I also don't usually think about the director's gender when watching films, but with WW, it made all the difference. What I loved about it was that it wasn't about a woman proving she could fight just as well as her male counterparts, or that it wasn't just about a woman leading a superhero movie. It was just a straight-up action movie that just so happened to star a woman.
Gal Gadot is fucking hot.
Please use the fucking spoiler tags. I personally don't care because I don't care about the movie. But there are plenty of those who do and hasn't seen it. Please refer to the forum's FAQ regarding spoilers. I only edited a a few posts, but there are many more. If this movie came out 10 years ago, I wouldn't make such a fuss about it, but it just got released.
Stop ruining things for others because you're lazy and inconsiderate; use the tags.
my bad. I fixed my posts.
I still think the villains should not have been Steve's enemies since he is not the main character.
The plane scene made perfect sense to me.
I never said I found the ending symbolic.

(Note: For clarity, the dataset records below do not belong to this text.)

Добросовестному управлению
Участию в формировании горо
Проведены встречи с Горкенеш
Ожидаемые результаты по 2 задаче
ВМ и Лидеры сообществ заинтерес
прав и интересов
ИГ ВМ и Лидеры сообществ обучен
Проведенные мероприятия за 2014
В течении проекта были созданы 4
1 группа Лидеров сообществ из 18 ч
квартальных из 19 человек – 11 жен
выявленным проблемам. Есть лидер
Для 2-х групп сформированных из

Well said. I personally love media where a character isn't ascribed entirely to the feature that stands out most for them, like being a woman or being homosexual. to name a couple examples. A character "who is ____ but happens to be ____" is something I can always appreciate.
Thanks for replying.
Sorry, I sincerely forgot and/or did not believe I was spoiling. Inconsiderate, maybe unwittingly, but lazy? Nah.

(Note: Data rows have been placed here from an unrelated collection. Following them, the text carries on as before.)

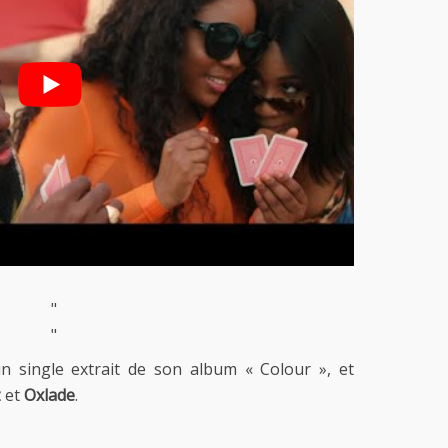
"
"
n single extrait de son album « Colour », et
z
et
Oxlade
.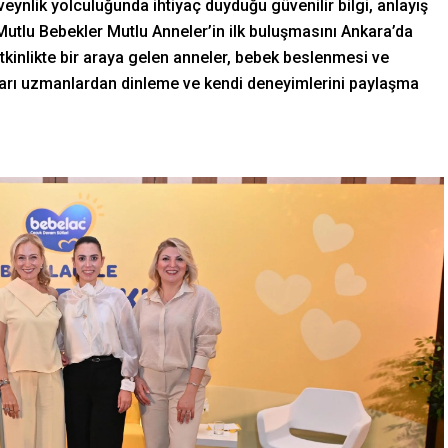
ynlik yolculuğunda ihtiyaç duyduğu güvenilir bilgi, anlayış
‘Mutlu Bebekler Mutlu Anneler’in ilk buluşmasını Ankara’da
tkinlikte bir araya gelen anneler, bebek beslenmesi ve
uları uzmanlardan dinleme ve kendi deneyimlerini paylaşma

Also isn't the title good enough as a disclaimer against spoilers within the thread? I ask this for future reference in case I make the same mistake I did here.
You never included the spoiler tag in the title--I had to do that for you guys because you weren't using the tags in the first place.
Also, discussing character deaths and plot development are big red flags for spoiler tags. I'm sincerely sorry for assuming you knew what spoiler material is.[/SPOILER]
Yes, Steve is not the main character.. But the warmonger and Dr.Poison are not the main villains either. As it stands, their only reason to exist was to try and "throw us off" from the real villain. Which could have just as easily been done without wasting them on Diana. (though I'd still have preferred Aries to have more presence than he did)
The Side Villains vs Diana = 5 seconds of action, with a villain against an overwhelming hero.
The Side Villains vs Steve = 15 minutes of suspense, with a hero against an overwhelming enemy.
Which would you have rather seen? See what I'm saying?
I tried to avoid it where I could in this thread. Thanks for adding the tag to the thread title and for editing the couple spoilers I did accidently reveal.